Most presentations do not trigger openly aggressive behavior in an audience, psychotic fantasies of ritual mutilation of the presenter, or the hope that perhaps something in the room—- either a furnishing, a piece of equipment, or a person—-will spontaneously burst into flames.
Presentations are what people have come to expect them to be, and little more— a convenient container for presenters to throw everything they can think of, with talking points fully detailed and projected onto an adjacent wall, and then the invitation to the audience to sift through the salvo of words-they-hear and words-they-see for the tiny amount of information that is actually important to remember.
When I go to the Registry of Motor Vehicles, I know I am about to stand in a long, slow moving line and a irretrievable piece of the time I have left on this planet will be unfairly taken from me, and there is nothing I can do about, unless I am willing to commit the rest of life to walking.
When I enter a conference room and see an LCD projector crouched and ready to go, I set my expectations low, and I lower them further still, if the first slide I see is a multi-bulleted prose-preamble in 12 point type.

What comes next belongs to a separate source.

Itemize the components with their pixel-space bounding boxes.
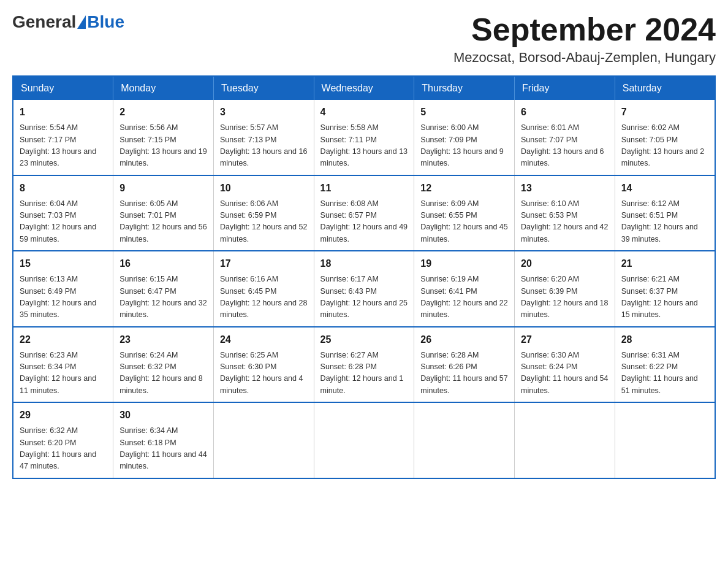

Ask most people who just sat through a presentation, replete with a 20 slide document they had to read from 25 feet away, and they will say that the presentation was OK, and pretty much like every other presentation they have seen or will probably ever see in their lifetime.
It included fully-formed sentences that often replicated—word-for-word— the script that the presenter was mouthing, as well as a cluster-bombing of charts and graphics, whose one or two important conclusions were eventually visible to those who squinted. The slides were identical to the review handouts the presenters passed out before he or she began, so the audience, if it got impatient, could read ahead, though couldn’t leave the meeting until the presenter caught up.
Most people do not expect much from presentations, and they are seldom disappointed that this expectation was unmet. As a long as it is not a disaster, a presentation is considered a success. This is how it has been seen since the beginning of time.
But with the bar set so low, anyone with even the even the most basic skills of content structure and storytelling, anyone with a few tips of how to use visuals for clarity/ emphasis/attention/retention, anyone who has applied a handful of Best Practices, and anyone who has been warned about the obvious and ridiculously-simple-to-sidestep-pitfalls that beleaguer most presenters, will surprise and impress an audience.
It will not take much work to be better than the next-guy.
When you can confound expectations, the result will be a more effective presentation that an audience will sit forward to hear.
Be even a smidge better than they expect, and you will own the room.
In the land of the mediocre, that which is “just-a-little better” is king.